KUALA LUMPUR: Eco World Development Group Bhd’s (EcoWorld Malaysia) net profit jumped 71% to RM62.4mil in the first quarter ended Jan 31,2021, from RM36.50mil a year ago bolstered by a 60% increase in the group’s share of results from joint ventures, in line with the substantially higher profits recorded by EcoWorld International.
The property developer said cost-saving measures implemented last year led to a decline in administrative expenses by 15.7% compared to a year ago, which contributed to the jump in net profit for the quarter.
As at Feb 28, the group’s future revenue position remains high at RM3.59bil, providing clear earnings visibility, moving forward.
Moreover, EcoWorld Malaysia doubled its sales in the first quarter amounting to RM706mil from RM305mil posted a year ago.
“As at Feb 28, total year-to-date sales amounted to RM911mil, giving the group a good head start to financial year ending Oct 31,2021 (FY21), ” it said in a statement.
EcoWorld Malaysia president and chief executive officer Datuk Chang Khim Wah said the group is grateful to its customers for the strong sales of RM911mil, as the group managed to sustain the sales momentum since the second half of last year.
“Total sales achieved by EcoWorld Malaysia over the last 10 months is RM2.88bil, which is close to the highest we have ever achieved in a similar period, even in the pre-Covid era, ” he added.
On a positive note, Chang said the strong start to FY21 was driven by the group’s ongoing promotional campaigns and effectiveness of its digitalisation initiatives that improved lead generation and allowed faster sales conversion cycles.
He added that the strategic expansion of the group’s product range, which includes the new duduk series, have been well-received by homeowners, particularly the Gen-Y and Gen-Z segments of the market.
“There is good take-up to the group’s Eco Business Park project with RM107mil in sales achieved as at Feb 28,2021, close to 50% of the RM220mil achieved in the full 12 months of FY20.
“Our strategic shift to focus on meeting the housing needs of a new generation of homeowners, with products specifically designed to suit their budget, combined with living environments and amenities carefully curated to meet their lifestyle needs and aspirations, has made a real difference, ” he noted.
Meanwhile, Eco World International Bhd posted a net profit of RM56.6mil for the first quarter, which is substantially higher than the RM6mil recorded a year ago.
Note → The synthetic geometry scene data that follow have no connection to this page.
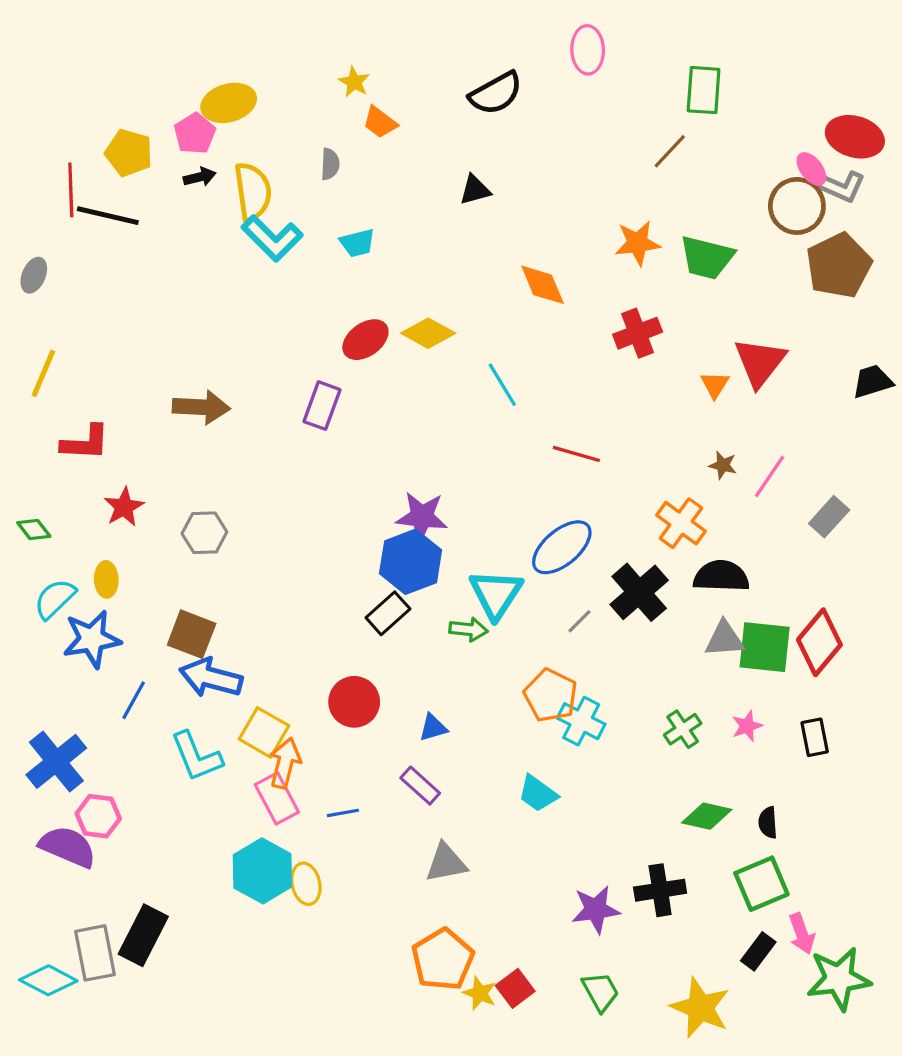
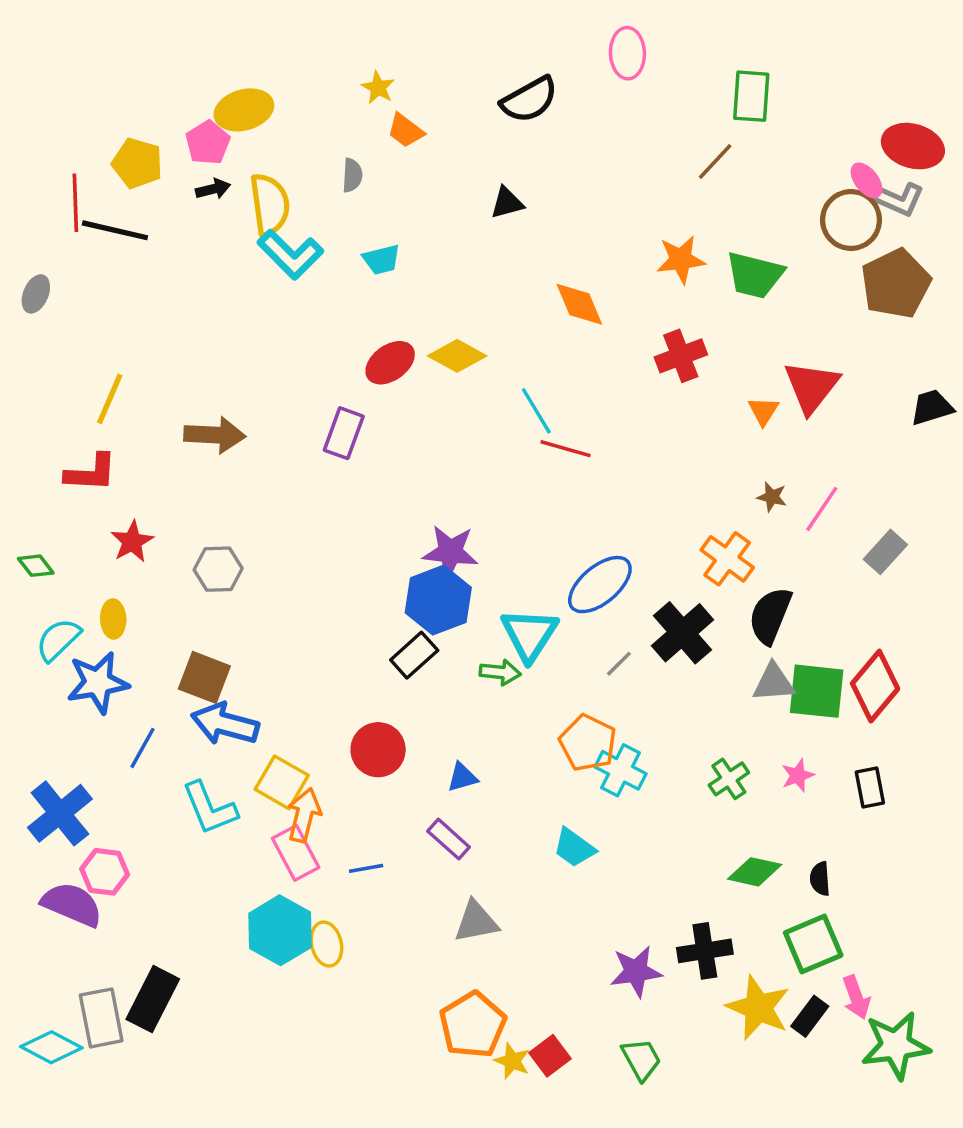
yellow line: (43, 373) -> (110, 399), moved
red line: (576, 454) -> (566, 449), moved
black semicircle: (721, 576) -> (770, 616), turned -70
yellow star: (700, 1008) -> (758, 1008), moved

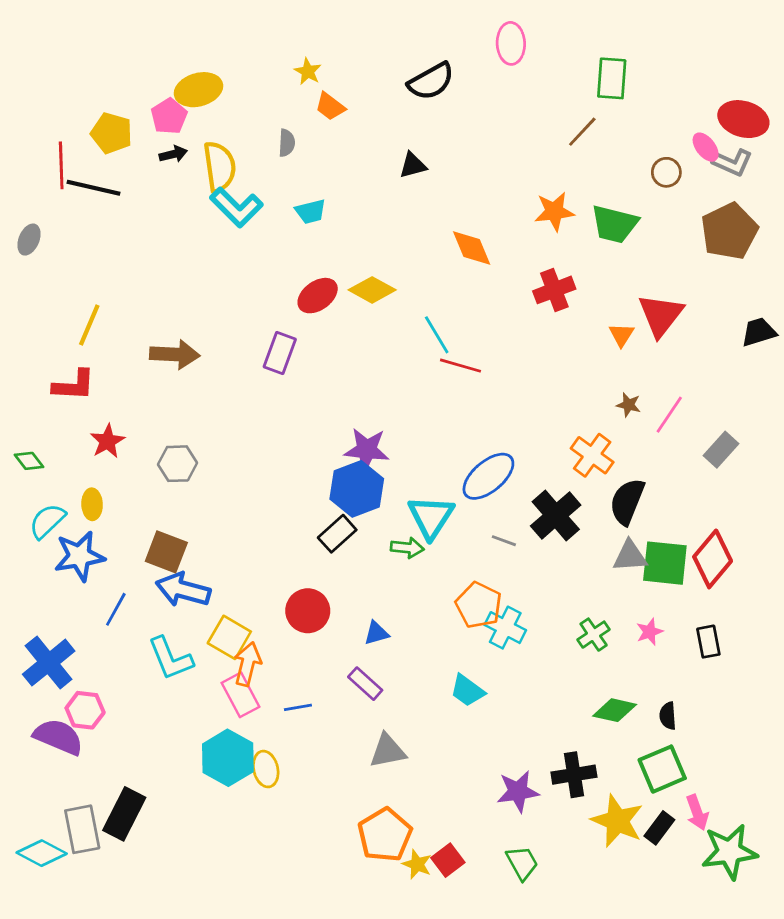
brown circle: (851, 220) -> (666, 172), moved, size x0.6
gray line: (619, 664) -> (504, 541), turned 65

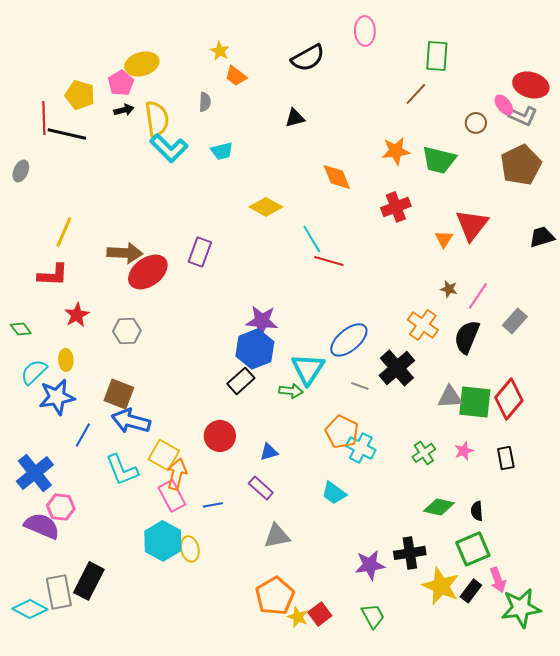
red ellipse: (318, 296) -> (148, 272), moved, size x1.4
black semicircle: (627, 501) -> (467, 337), moved

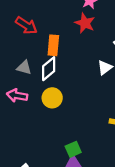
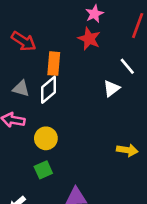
yellow circle: (52, 98) -> (46, 138), moved
green square: (73, 149) -> (43, 170), moved

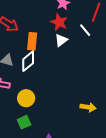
white line: (127, 66) -> (85, 30), moved
white triangle: (111, 89) -> (61, 40), moved

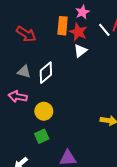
white line: (85, 30) -> (104, 30), moved
orange rectangle: (32, 41) -> (63, 26), moved

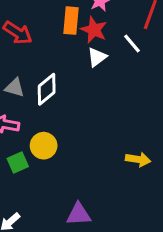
white line: (104, 30) -> (132, 43), moved
green square: (42, 136) -> (18, 162), moved

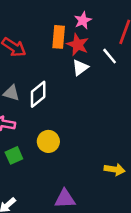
yellow circle: (44, 146) -> (48, 141), moved
yellow arrow: (138, 159) -> (115, 169), moved

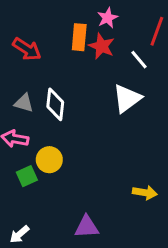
white triangle: (80, 68) -> (127, 98), moved, size x1.5
white diamond: (38, 94) -> (55, 104), turned -44
yellow circle: (48, 141) -> (49, 160), moved

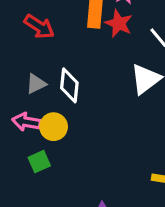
gray triangle: (24, 103) -> (36, 84), turned -42
yellow circle: (49, 160) -> (54, 127), moved

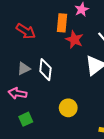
red star: (119, 23) -> (74, 40), moved
yellow circle: (54, 127) -> (68, 108), moved

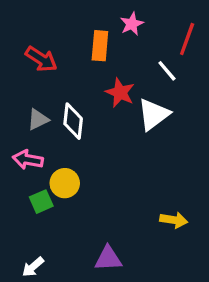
red star: (74, 40) -> (120, 93), moved
yellow circle: (68, 108) -> (65, 183), moved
“Gross profit for the first quarter was RM69.64mil, mainly due to the commencement of revenue and profit recognition of the group’s Yarra One project in Melbourne, following the progressive handover of units sold to customers.
“EcoWorld International’s share of results in joint ventures in the first quarter was also higher as a higher number of units sold to customers were handed over by its projects in the United Kingdom in the current quarter, ” it added.
The group posted sales of RM312mil in the quarter, which is in excess of RM100mil per month.
“As at Feb 28,2021, EcoWorld International has achieved RM408mil sales and its future revenue position remains healthy at RM2.2bil, ” the group noted.
As such, EcoWorld International declared a maiden interim dividend of 1 sen per share for the first quarter.
Moving forward, EcoWorld Malaysia chairman Tan Sri Liew Kee Sin (pic below) said both EcoWorld Malaysia and EcoWorld International are on track to achieve the combined RM5bil sales target set for FY21.
“EcoWorld International’s focus will be on rewarding its shareholders with dividend payments now that a substantial portion of its early projects have been completed.
“Similarly, EcoWorld Malaysia’s strong sales performance and improving balance sheet should enable it to improve on its dividend payment capabilities in FY21 as compared to FY20, ” he added.
Despite the challenges caused by the Covid-19 pandemic, Liew said both companies have reinvented themselves and continue to seize fresh opportunities in the new normal.
“Their solid performance in this most challenging time bodes well for our future once economic activities pick up and market confidence returns, ” he added.